**Task goal:** The entries that follow include a run beginning at the line with "ARTICLES LES + POPULAIRES" and ending at the line with "日の組み合わせや固定も可）"; restate that run word for word and leave the rest out.

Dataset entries
○ ○ ○ ○ ○ ○ ○

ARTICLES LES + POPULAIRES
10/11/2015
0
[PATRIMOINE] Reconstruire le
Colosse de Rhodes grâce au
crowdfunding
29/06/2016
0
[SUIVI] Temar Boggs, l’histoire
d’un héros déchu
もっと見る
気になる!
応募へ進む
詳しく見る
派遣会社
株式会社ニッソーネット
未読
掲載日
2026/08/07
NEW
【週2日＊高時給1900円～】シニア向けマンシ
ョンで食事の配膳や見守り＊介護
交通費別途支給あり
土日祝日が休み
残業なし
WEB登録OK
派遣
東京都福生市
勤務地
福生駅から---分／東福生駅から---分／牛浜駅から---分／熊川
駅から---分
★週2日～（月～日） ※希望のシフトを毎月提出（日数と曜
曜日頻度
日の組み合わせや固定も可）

○ ○ ○ ○ ○ ○ ○

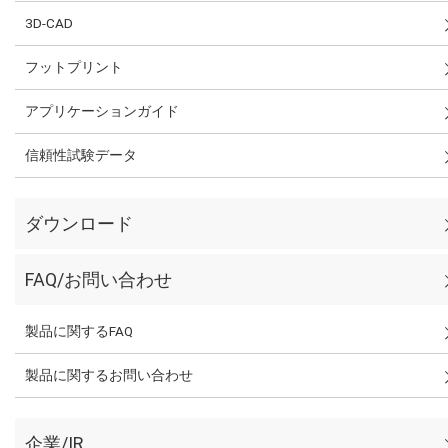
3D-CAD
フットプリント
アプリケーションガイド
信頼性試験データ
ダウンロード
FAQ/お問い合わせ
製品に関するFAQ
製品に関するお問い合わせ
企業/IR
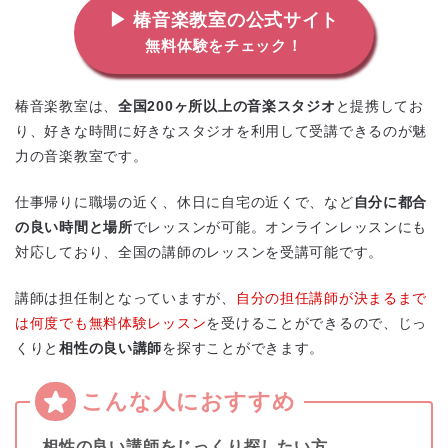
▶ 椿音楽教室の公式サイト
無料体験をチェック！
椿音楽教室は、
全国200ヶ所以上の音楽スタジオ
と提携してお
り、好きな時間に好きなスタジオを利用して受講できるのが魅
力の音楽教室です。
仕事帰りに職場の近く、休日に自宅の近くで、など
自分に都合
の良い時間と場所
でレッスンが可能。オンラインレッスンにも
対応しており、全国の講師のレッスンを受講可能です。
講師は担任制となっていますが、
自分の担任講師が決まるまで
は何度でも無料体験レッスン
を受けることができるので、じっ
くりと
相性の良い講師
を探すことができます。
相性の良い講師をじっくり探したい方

○ ○ ○ ○ ○ ○ ○

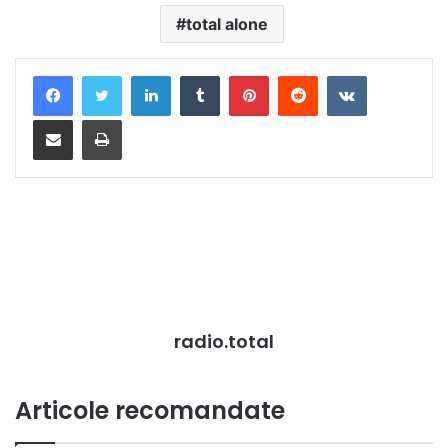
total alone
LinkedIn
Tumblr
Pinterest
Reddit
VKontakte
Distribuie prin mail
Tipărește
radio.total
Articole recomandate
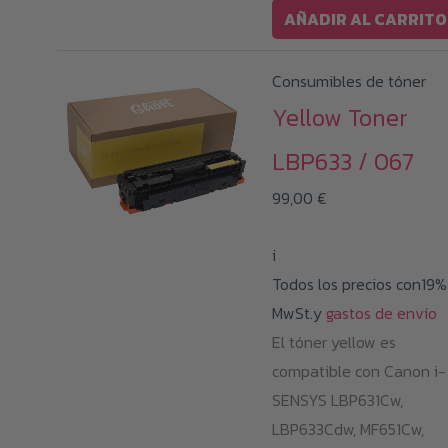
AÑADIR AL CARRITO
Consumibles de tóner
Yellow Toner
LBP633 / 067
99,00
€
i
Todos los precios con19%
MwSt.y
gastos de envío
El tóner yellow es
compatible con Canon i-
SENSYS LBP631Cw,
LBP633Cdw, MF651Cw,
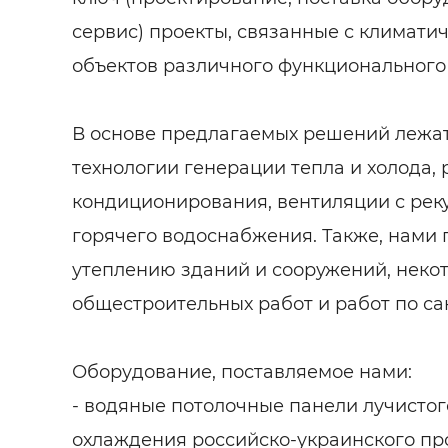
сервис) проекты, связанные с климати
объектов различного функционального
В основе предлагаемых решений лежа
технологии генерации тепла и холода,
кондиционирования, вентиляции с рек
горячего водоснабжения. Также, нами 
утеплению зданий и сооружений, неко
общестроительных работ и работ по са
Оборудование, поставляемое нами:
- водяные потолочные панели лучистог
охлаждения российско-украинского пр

○ ○ ○ ○ ○ ○ ○

**Answer space:**
ARTICLES LES + POPULAIRES
10/11/2015
0
[PATRIMOINE] Reconstruire le
Colosse de Rhodes grâce au
crowdfunding
29/06/2016
0
[SUIVI] Temar Boggs, l’histoire
d’un héros déchu
もっと見る
気になる!
応募へ進む
詳しく見る
派遣会社
株式会社ニッソーネット
未読
掲載日
2026/08/07
NEW
【週2日＊高時給1900円～】シニア向けマンシ
ョンで食事の配膳や見守り＊介護
交通費別途支給あり
土日祝日が休み
残業なし
WEB登録OK
派遣
東京都福生市
勤務地
福生駅から---分／東福生駅から---分／牛浜駅から---分／熊川
駅から---分
★週2日～（月～日） ※希望のシフトを毎月提出（日数と曜
曜日頻度
日の組み合わせや固定も可）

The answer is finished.